Norme salde, nonostante i racconti mediatici - Pioggia di bugie sulla
legge 40, Assuntina Morresi, 6 settembre 2012
Una pioggia di bugie ci ha
investito dopo che la legge 40 sulla fecondazione assistita è tornata agli
onori della cronaca con il pronunciamento arrivato la scorsa settimana da una
sezione della Corte europea dei diritti dell’uomo.

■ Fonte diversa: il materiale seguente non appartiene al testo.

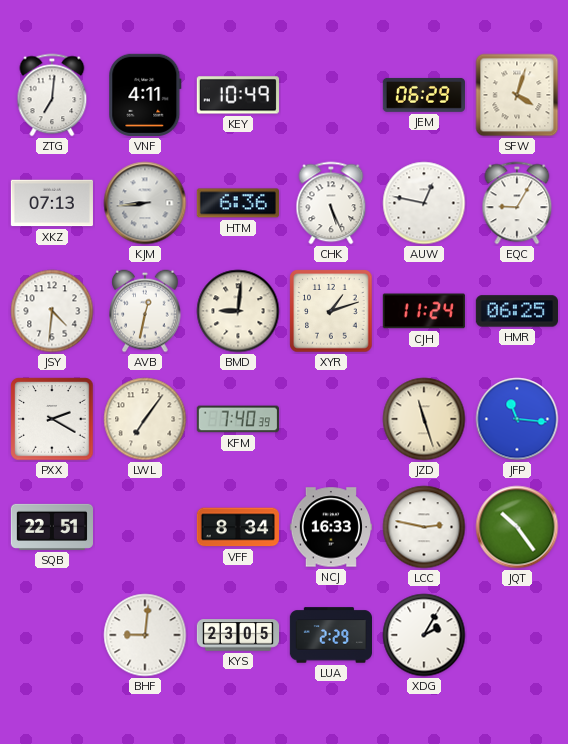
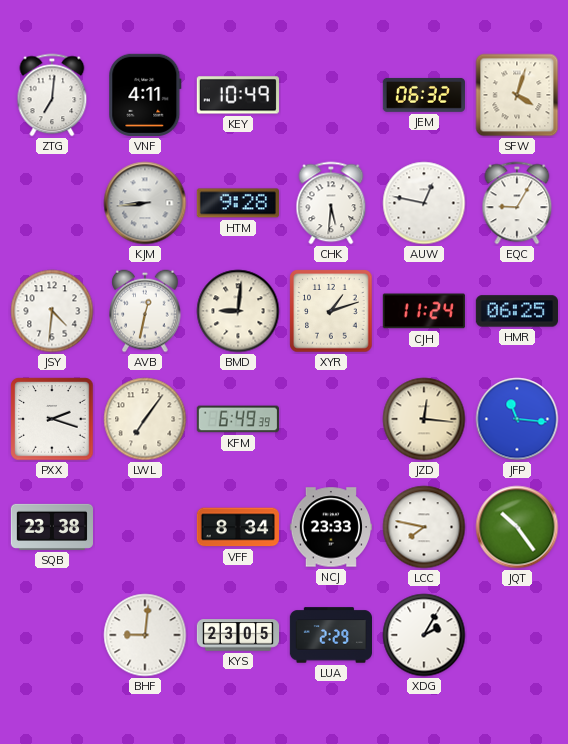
JEM: 06:29 -> 06:32
XKZ: 07:13 -> none
HTM: 6:36 -> 9:28
CHK: 5:26 -> 5:31
PXX: 2:20 -> 2:18
KFM: 7:40 -> 6:49
JZD: 11:27 -> 12:16
SQB: 22:51 -> 23:38
NCJ: 16:33 -> 23:33
LCC: 2:47 -> 7:47
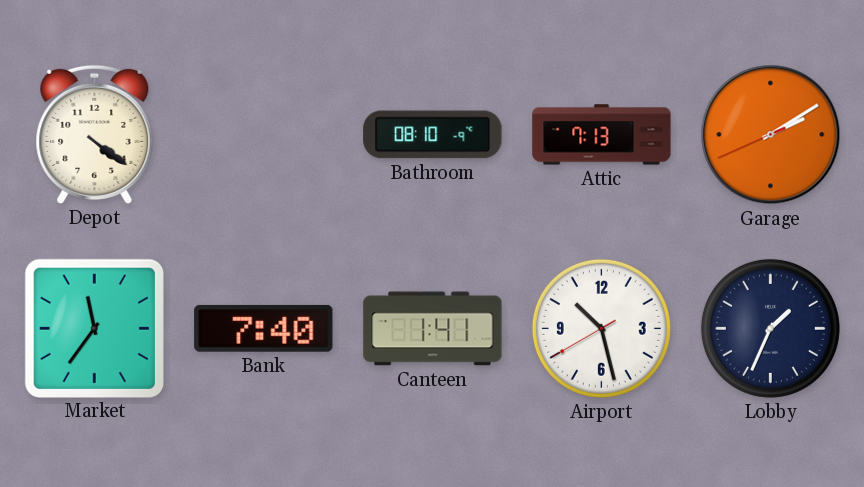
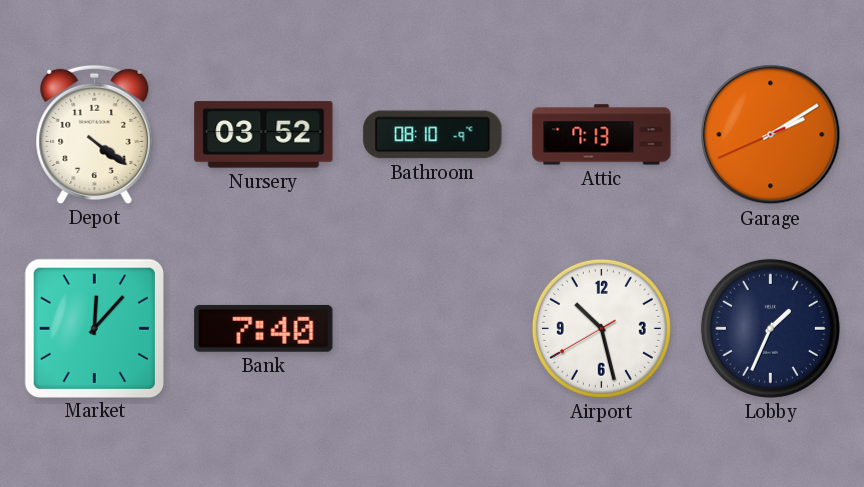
Nursery: none -> 03:52
Market: 11:36 -> 12:07
Canteen: 1:41 -> none
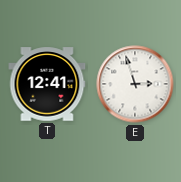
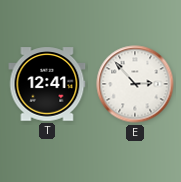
E: 2:57 -> 2:53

Tralasciando la vecchia, noiosa
e falsa accusa di essere "cattolica" (la dottrina cattolica non
consente la fecondazione in vitro, punto e basta), abbiamo letto che la 40
sarebbe stata «bocciata 17 volte in 8 anni», «smantellata», «ridotta a
brandelli» dai tribunali italiani, e che avrebbe prodotto tanti guasti, meno
bambini nati e più gravidanze a rischio e chi più ne ha più ne metta, in un
crescendo di ignoranza (forse) e malafede (certamente) che ha prodotto, a
essere buoni, una marea di parole in libertà. In realtà la legge 40 nella sua
ratio nonostante gli attacchi furiosi –- non solo ideologici, ma anche per
forti interessi economici – è rimasta esattamente così come è stata approvata
dal Parlamento, nel 2004, e confermata dal referendum dell’anno successivo,
clamorosamente perso dai suoi detrattori.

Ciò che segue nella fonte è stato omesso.